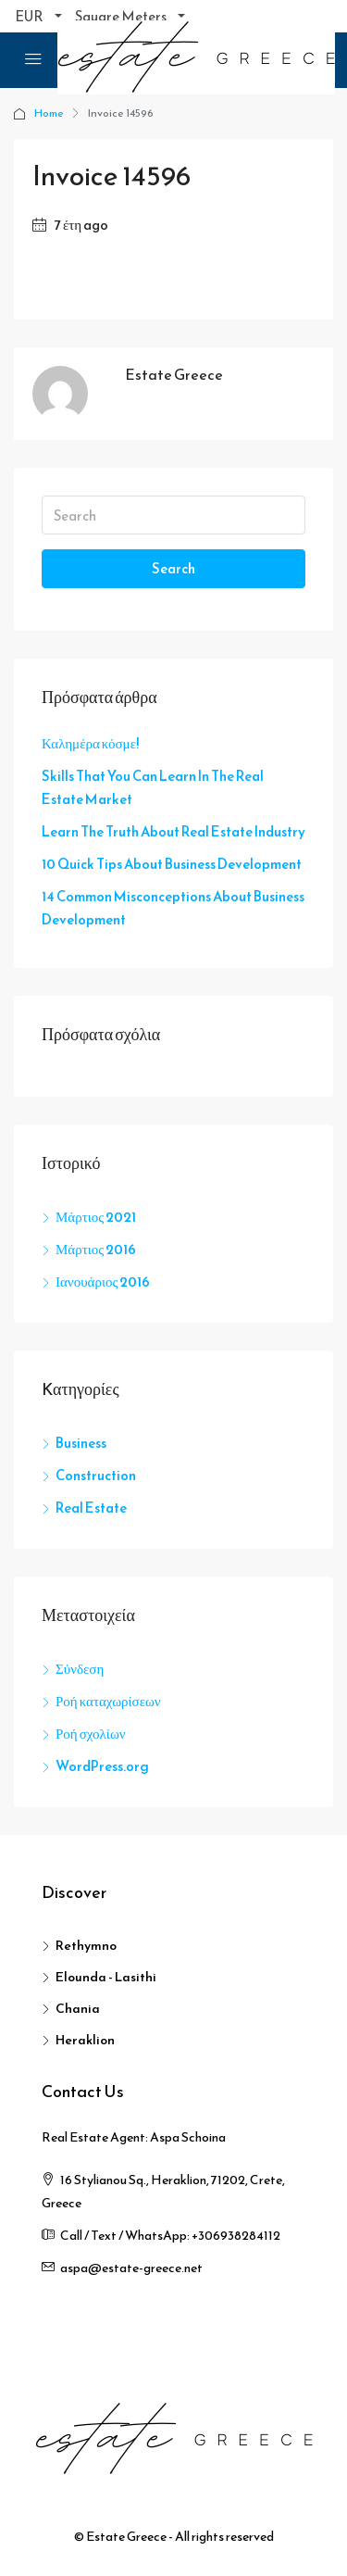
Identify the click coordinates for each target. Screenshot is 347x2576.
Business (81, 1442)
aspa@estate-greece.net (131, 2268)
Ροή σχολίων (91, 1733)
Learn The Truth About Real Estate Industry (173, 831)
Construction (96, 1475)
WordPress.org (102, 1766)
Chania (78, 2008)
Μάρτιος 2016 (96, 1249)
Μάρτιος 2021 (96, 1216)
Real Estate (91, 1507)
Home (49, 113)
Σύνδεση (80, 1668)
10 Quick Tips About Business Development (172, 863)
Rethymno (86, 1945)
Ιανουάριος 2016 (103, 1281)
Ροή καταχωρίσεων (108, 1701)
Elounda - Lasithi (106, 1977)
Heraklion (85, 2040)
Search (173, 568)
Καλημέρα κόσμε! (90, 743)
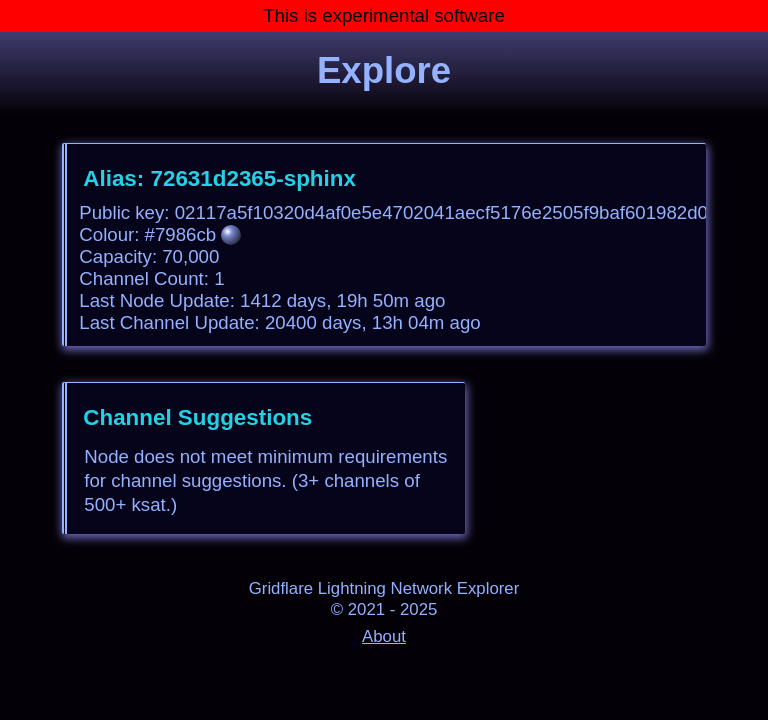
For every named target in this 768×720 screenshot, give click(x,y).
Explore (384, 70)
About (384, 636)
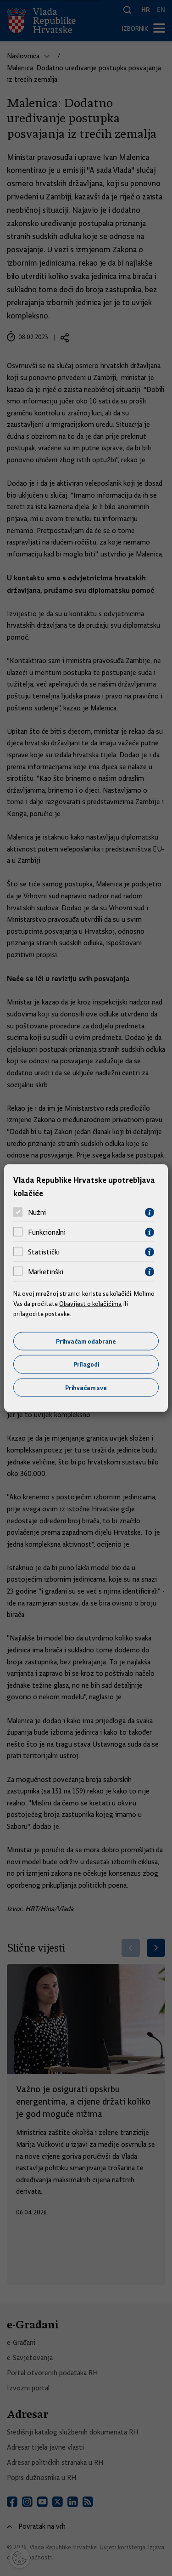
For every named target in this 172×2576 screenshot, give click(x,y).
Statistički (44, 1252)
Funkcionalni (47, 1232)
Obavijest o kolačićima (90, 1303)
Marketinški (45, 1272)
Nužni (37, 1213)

→ **What this task involves**
Take the line that contains "Funkcionalni (47, 1232)" and each line after it through the end of the records, and repeat them all exactly. Nothing else.

→ **Answer for this exercise**
Funkcionalni (47, 1232)
Obavijest o kolačićima (90, 1303)
Marketinški (45, 1272)
Nužni (37, 1213)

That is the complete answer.